**Exercise aim**
Reproduce all the data exactly, without pictures.

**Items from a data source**
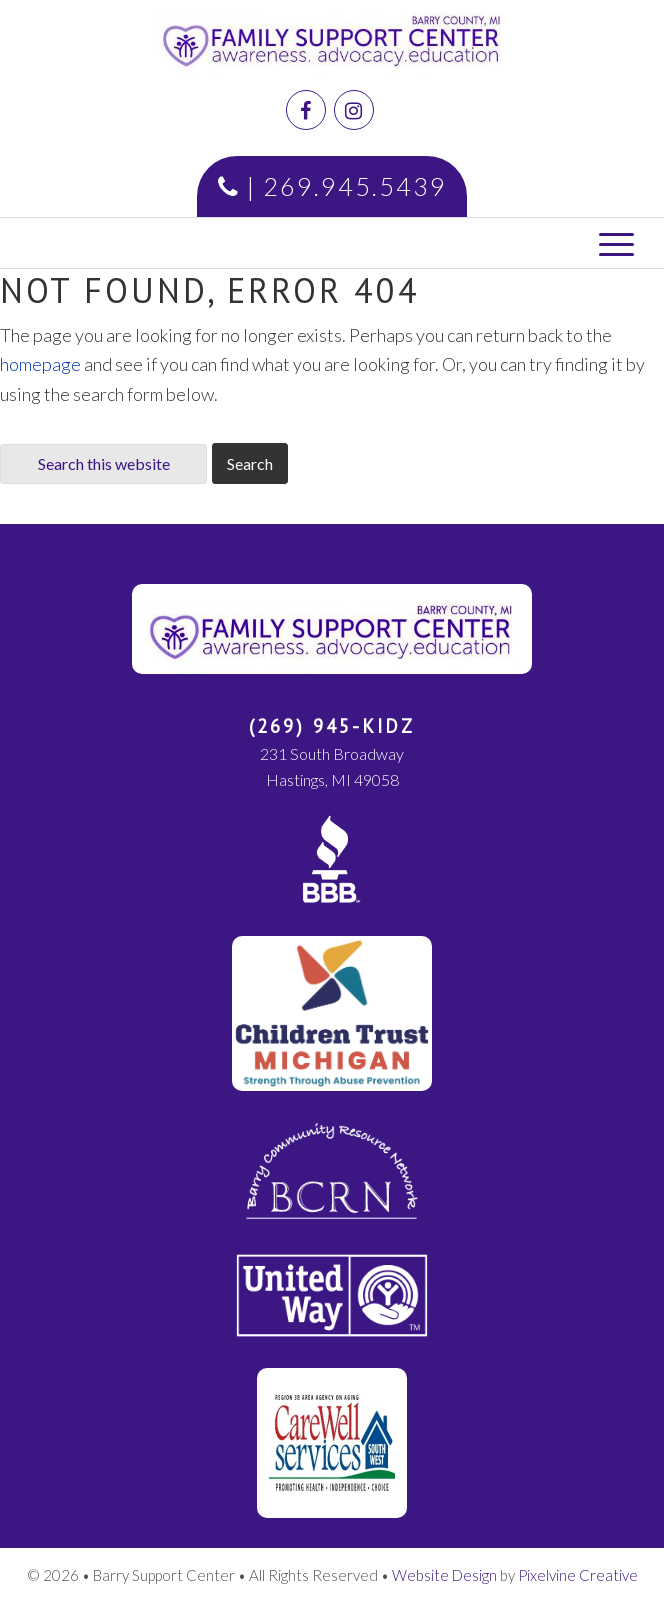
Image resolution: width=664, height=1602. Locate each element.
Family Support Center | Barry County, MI (394, 45)
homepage (40, 364)
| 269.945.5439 (332, 186)
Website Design (444, 1575)
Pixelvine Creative (578, 1575)
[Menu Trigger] (616, 242)
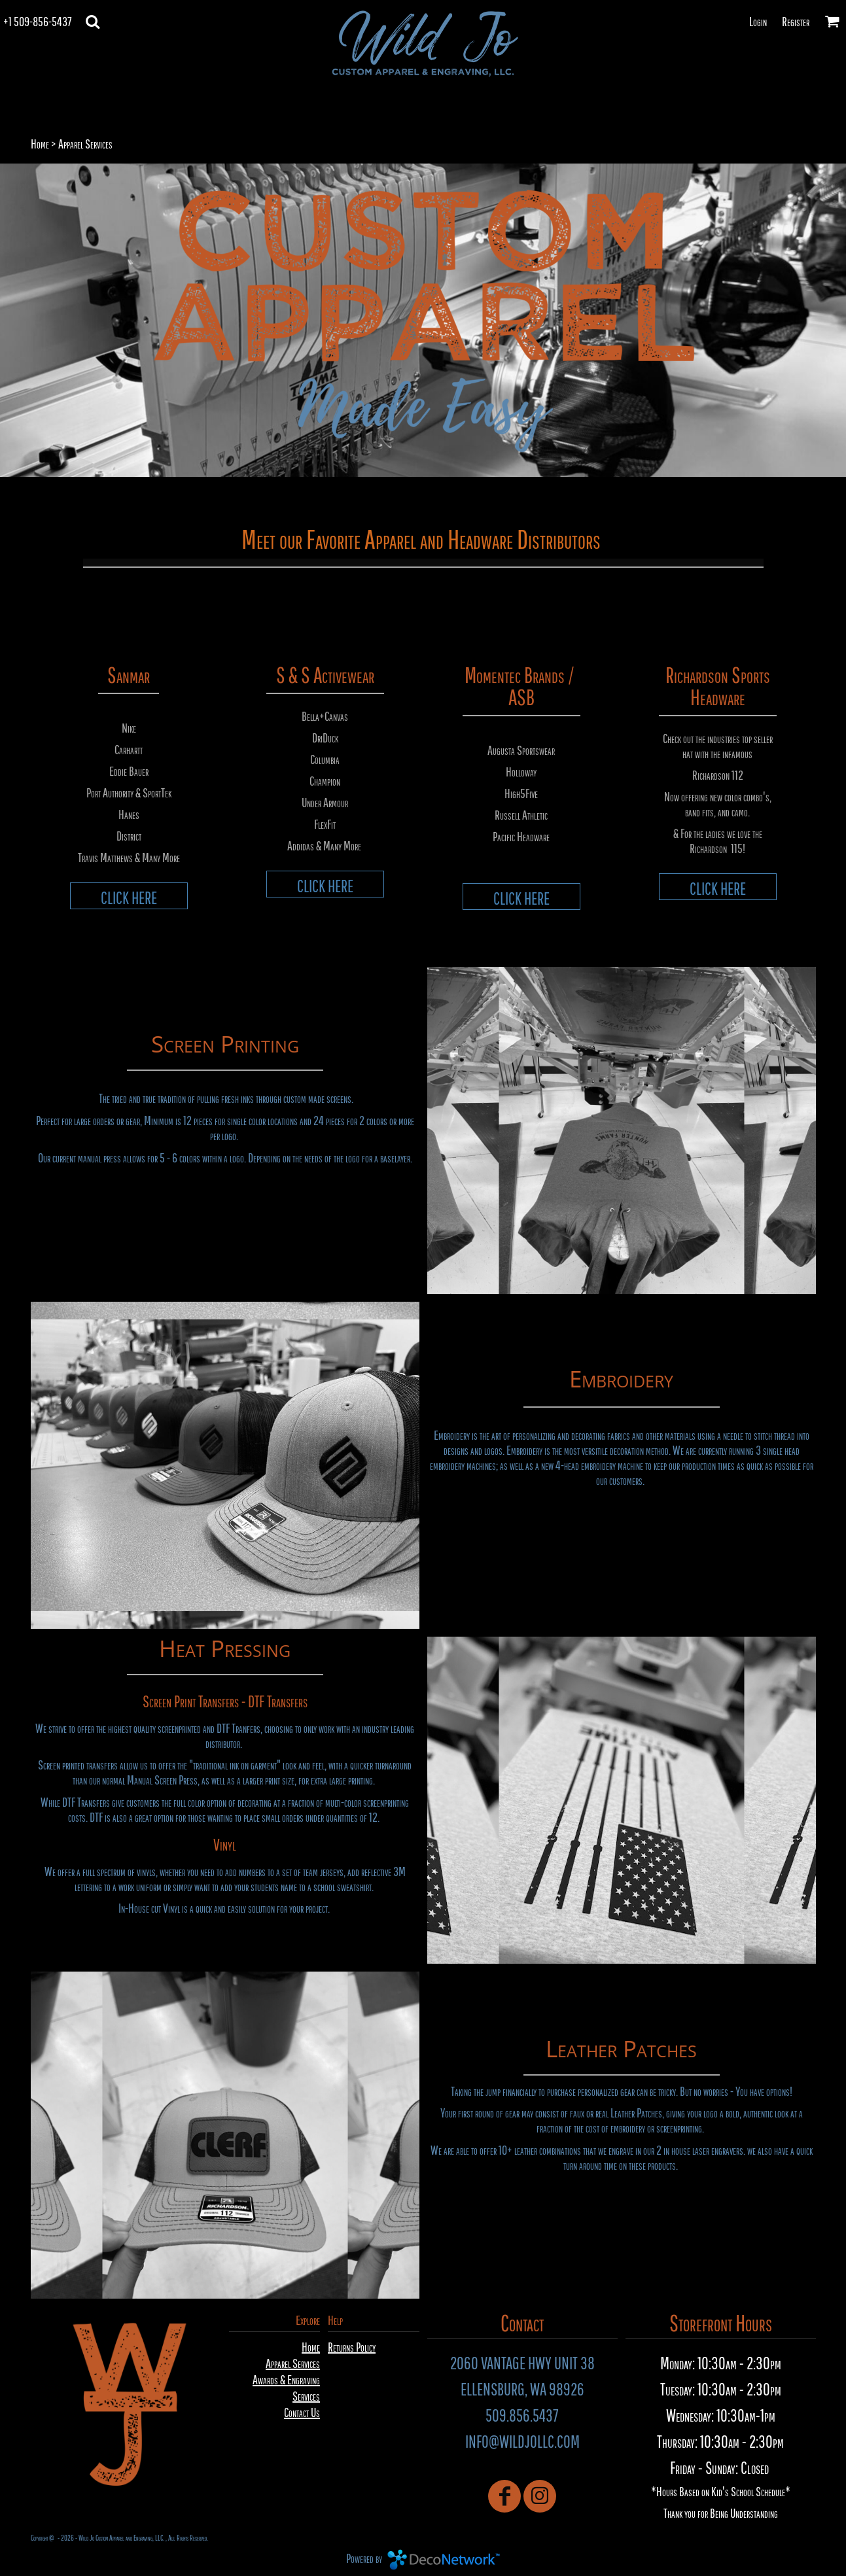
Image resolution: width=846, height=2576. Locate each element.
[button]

**Result of this exercise**
Image resolution: width=664, height=1602. Locate each element.
Family Support Center | Barry County, MI (394, 45)
homepage (40, 364)
| 269.945.5439 (332, 186)
Website Design (444, 1575)
Pixelvine Creative (578, 1575)
[Menu Trigger] (616, 242)
Image resolution: width=846, height=2576. Locate each element.
[button]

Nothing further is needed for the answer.